第10話
固まった砂の上にあおむけになり、胸を激しく上下させる。砂漠の熱もさることながら、運動不足が身に染みる。
レインさんなら笑ってよく頑張ったと言ってくれるだろうが、こんな姿は見せられない。
ミツキは帝都へ戻った時にやる事リストの二つ目に、お師匠との組み手とメモをする。やる事リストの一つ目は言うまでも無く、綺麗な水での入浴だった。
ギルドで受ける依頼には、数日間も入浴できない場合もある。快適とは言い難い防具を身に着け動き回る上、極端に暑い地域であったり、極寒の場にさえも赴く。さらに運が悪ければ、相手の返り血を浴びる場合や、最悪自分の血を被るような時もある。シャワーを浴びられなかったとて命を落とすことは無いが、衛生面ではもちろんのこと、心安らぐ存在としてシャワーは重要だったりする。
剣を置き、防具を外し、あらゆるものを流し去る。そんな時間をいつも楽しみにしていた。
赤く染まった大地に手を付き、彼女はようやく立ち上がる。
サボテンの針に貫かれ、動かぬ翼膜を懸命に動かす。上下逆さに磔られたワイバーンがまだ勝てるとでも思っているのか、噛みつかんばかりに威嚇した。

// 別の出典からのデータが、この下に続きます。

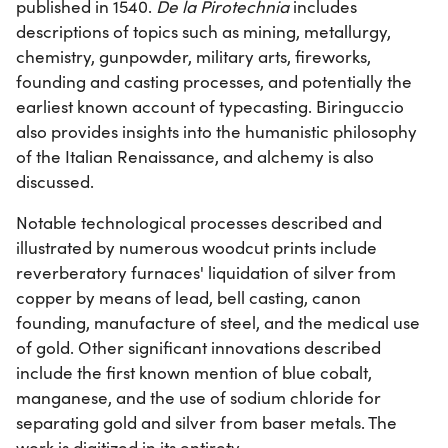
published in 1540.
De la Pirotechnia
includes
descriptions of topics such as mining, metallurgy,
chemistry, gunpowder, military arts, fireworks,
founding and casting processes, and potentially the
earliest known account of typecasting. Biringuccio
also provides insights into the humanistic philosophy
of the Italian Renaissance, and alchemy is also
discussed.
Notable technological processes described and
illustrated by numerous woodcut prints include
reverberatory furnaces' liquidation of silver from
copper by means of lead, bell casting, canon
founding, manufacture of steel, and the medical use
of gold. Other significant innovations described
include the first known mention of blue cobalt,
manganese, and the use of sodium chloride for
separating gold and silver from baser metals. The
work is digitized in its entirety.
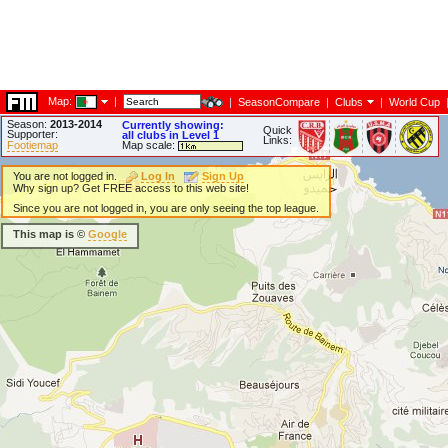
Map:
|
|
SeasonCompare
|
Clubs
|
World Cup
Season:
2013-2014
Currently showing:
Quick
Supporter:
all clubs in Level 1
Links:
Footiemap
Map scale:
You are not logged in.
Log In
Sign Up
Why sign up? Get FREE access to this web site!
Since you are not logged in, you are only seeing the top league.
This map is ©
Google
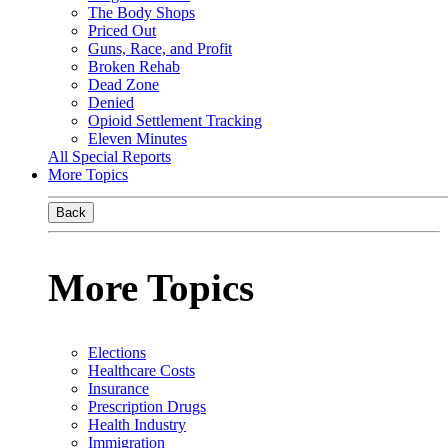
The Body Shops
Priced Out
Guns, Race, and Profit
Broken Rehab
Dead Zone
Denied
Opioid Settlement Tracking
Eleven Minutes
All Special Reports
More Topics
Back
More Topics
Elections
Healthcare Costs
Insurance
Prescription Drugs
Health Industry
Immigration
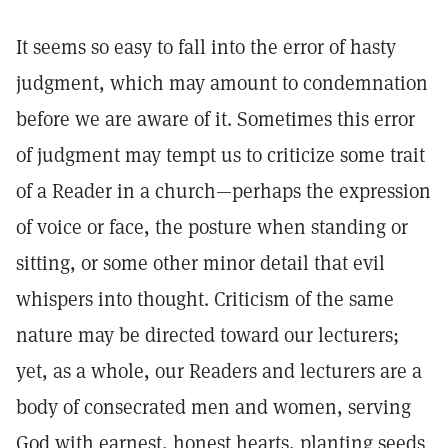
It seems so easy to fall into the error of hasty
judgment, which may amount to condemnation
before we are aware of it. Sometimes this error
of judgment may tempt us to criticize some trait
of a Reader in a church—perhaps the expression
of voice or face, the posture when standing or
sitting, or some other minor detail that evil
whispers into thought. Criticism of the same
nature may be directed toward our lecturers;
yet, as a whole, our Readers and lecturers are a
body of consecrated men and women, serving
God with earnest, honest hearts, planting seeds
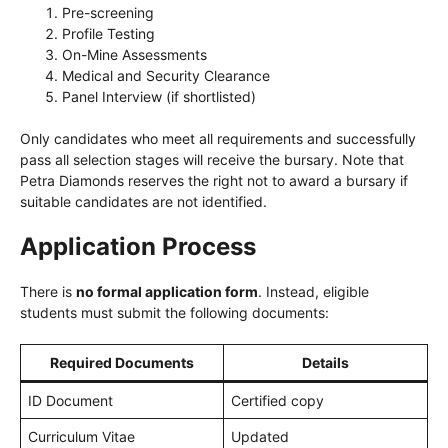
Pre-screening
Profile Testing
On-Mine Assessments
Medical and Security Clearance
Panel Interview (if shortlisted)
Only candidates who meet all requirements and successfully
pass all selection stages will receive the bursary. Note that
Petra Diamonds reserves the right not to award a bursary if
suitable candidates are not identified.
Application Process
There is
no formal application form
. Instead, eligible
students must submit the following documents:
Required Documents
Details
ID Document
Certified copy
Curriculum Vitae
Updated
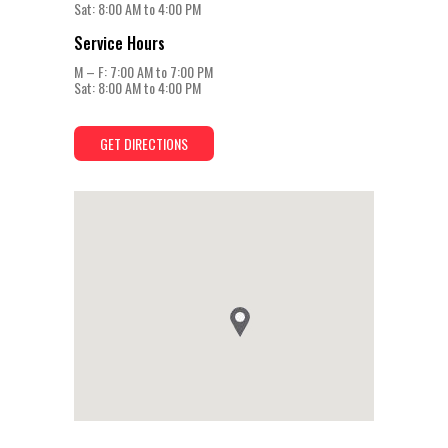
Sat: 8:00 AM to 4:00 PM
Service Hours
M – F: 7:00 AM to 7:00 PM
Sat: 8:00 AM to 4:00 PM
GET DIRECTIONS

短剣を収め、ナイフを拾う。死してなお動き続ける長い尾を、ブーツと片手で押さえつける。何度もナイフを突き立てると、生きの良い、翼竜の尾を二つ切り取った。
蛇やワニが地域によって食されるなら、ワイバーンだって食べられる。ミツキ自身そんな話を聞いた事など一度も無いが、貴重なタンパク源であることには違いない。

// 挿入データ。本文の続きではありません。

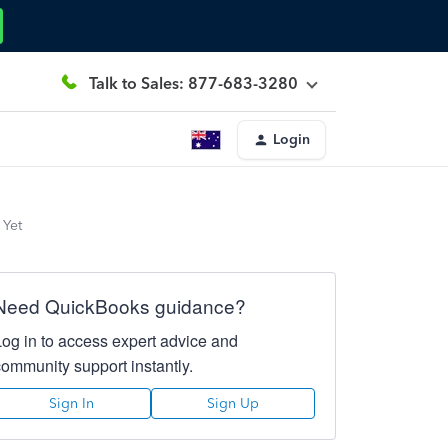
Talk to Sales: 877-683-3280
Login
 Yet
Need QuickBooks guidance?
Log in to access expert advice and
community support instantly.
Sign In
Sign Up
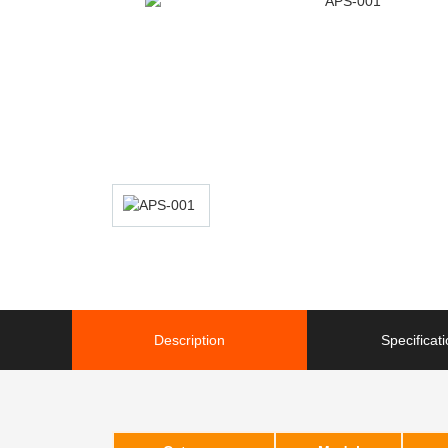
Description
Specificat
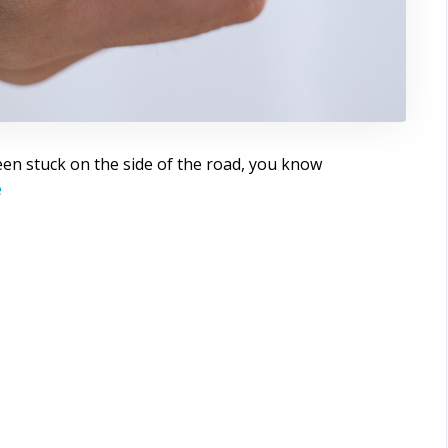
een stuck on the side of the road, you know
e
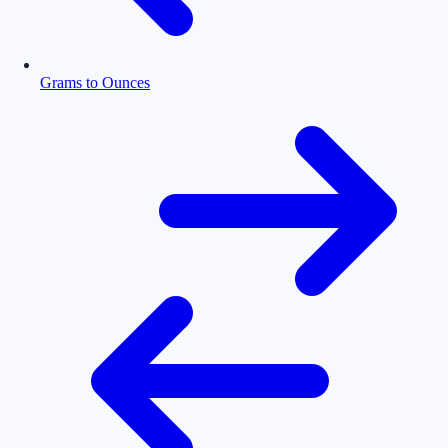
Grams to Ounces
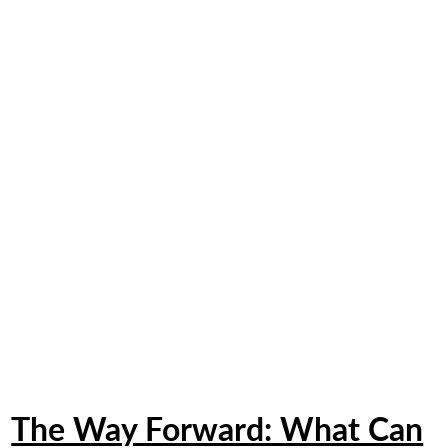
The Way Forward: What Can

試しに軽くかじってみる。どんな肉でも当てはまるように、生食で美味しいと思えるはずが無い。ましてや味付けの一つもして無いものだから、当然と言えば当然だった。
太陽は紅く地平に沈み、歪んで二つに分裂している。どちらも太陽で有りながら、一つは砂漠がもたらす幻影だ。
熱風の中に冷たい夜風が混ざりこむ。
穴だらけにされたバックラーを外して手に持ち変える。防具としては機能しないが、受け皿としてはまだ有用だ。果実を一つ腹に収めて、捨てた果実をバックラーに積み重ねた。
長い尾を肩にかける。サボテンに群がるハゲワシ達の前を横切り、フードを下ろすと夕陽を目指して歩き始めた。